■ Prompt ■
Your copy of the listing should be exact and should contain no pictures.

■ Exercise inputs ■
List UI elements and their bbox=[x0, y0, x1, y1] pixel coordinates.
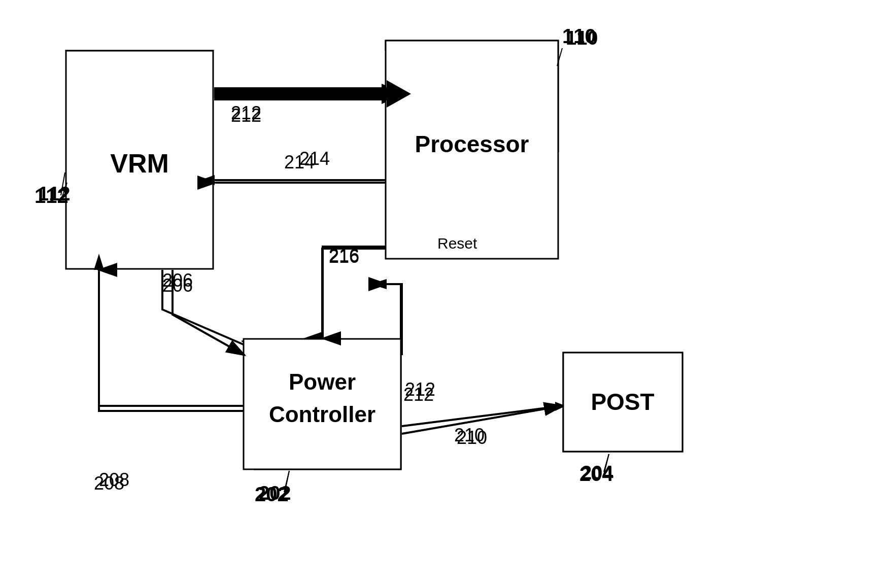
diagram-svg: VRM Processor Reset Power Controller POS… bbox=[0, 0, 890, 588]
pc-text-line1: Power bbox=[289, 369, 356, 394]
ref-112: 112 bbox=[35, 185, 69, 207]
lbl-212-final: 212 bbox=[231, 105, 261, 126]
post-text-2: POST bbox=[591, 389, 654, 415]
lbl-214-final: 214 bbox=[284, 152, 315, 172]
arrow-212-body bbox=[214, 87, 387, 100]
reset-text-2: Reset bbox=[437, 235, 477, 252]
ref-202: 202 bbox=[255, 483, 289, 505]
arrow-212b-path bbox=[386, 284, 401, 345]
lbl-210-final: 210 bbox=[457, 427, 487, 448]
processor-text-2: Processor bbox=[415, 131, 529, 157]
ref-110: 110 bbox=[562, 25, 596, 47]
pc-text-line2: Controller bbox=[269, 402, 375, 427]
diagram-container: VRM Processor Reset Power Controller POS… bbox=[0, 0, 890, 588]
lbl-212b-final: 212 bbox=[405, 379, 435, 400]
vrm-text-2: VRM bbox=[110, 149, 169, 178]
lbl-208-final: 208 bbox=[94, 473, 124, 494]
lbl-206-final: 206 bbox=[162, 275, 193, 296]
lbl-216-final: 216 bbox=[329, 245, 359, 266]
arrow-210-shaft bbox=[402, 406, 562, 426]
ref-204: 204 bbox=[579, 463, 613, 485]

■ Answer section ■
List UI elements and their bbox=[x0, y0, x1, y1] pixel coordinates.
diagram-svg: VRM Processor Reset Power Controller POS… bbox=[0, 0, 890, 588]
pc-text-line1: Power bbox=[289, 369, 356, 394]
ref-112: 112 bbox=[35, 185, 69, 207]
lbl-212-final: 212 bbox=[231, 105, 261, 126]
post-text-2: POST bbox=[591, 389, 654, 415]
lbl-214-final: 214 bbox=[284, 152, 315, 172]
arrow-212-body bbox=[214, 87, 387, 100]
reset-text-2: Reset bbox=[437, 235, 477, 252]
ref-202: 202 bbox=[255, 483, 289, 505]
arrow-212b-path bbox=[386, 284, 401, 345]
lbl-210-final: 210 bbox=[457, 427, 487, 448]
processor-text-2: Processor bbox=[415, 131, 529, 157]
ref-110: 110 bbox=[562, 25, 596, 47]
pc-text-line2: Controller bbox=[269, 402, 375, 427]
diagram-container: VRM Processor Reset Power Controller POS… bbox=[0, 0, 890, 588]
lbl-212b-final: 212 bbox=[405, 379, 435, 400]
vrm-text-2: VRM bbox=[110, 149, 169, 178]
lbl-208-final: 208 bbox=[94, 473, 124, 494]
lbl-206-final: 206 bbox=[162, 275, 193, 296]
lbl-216-final: 216 bbox=[329, 245, 359, 266]
arrow-210-shaft bbox=[402, 406, 562, 426]
ref-204: 204 bbox=[579, 463, 613, 485]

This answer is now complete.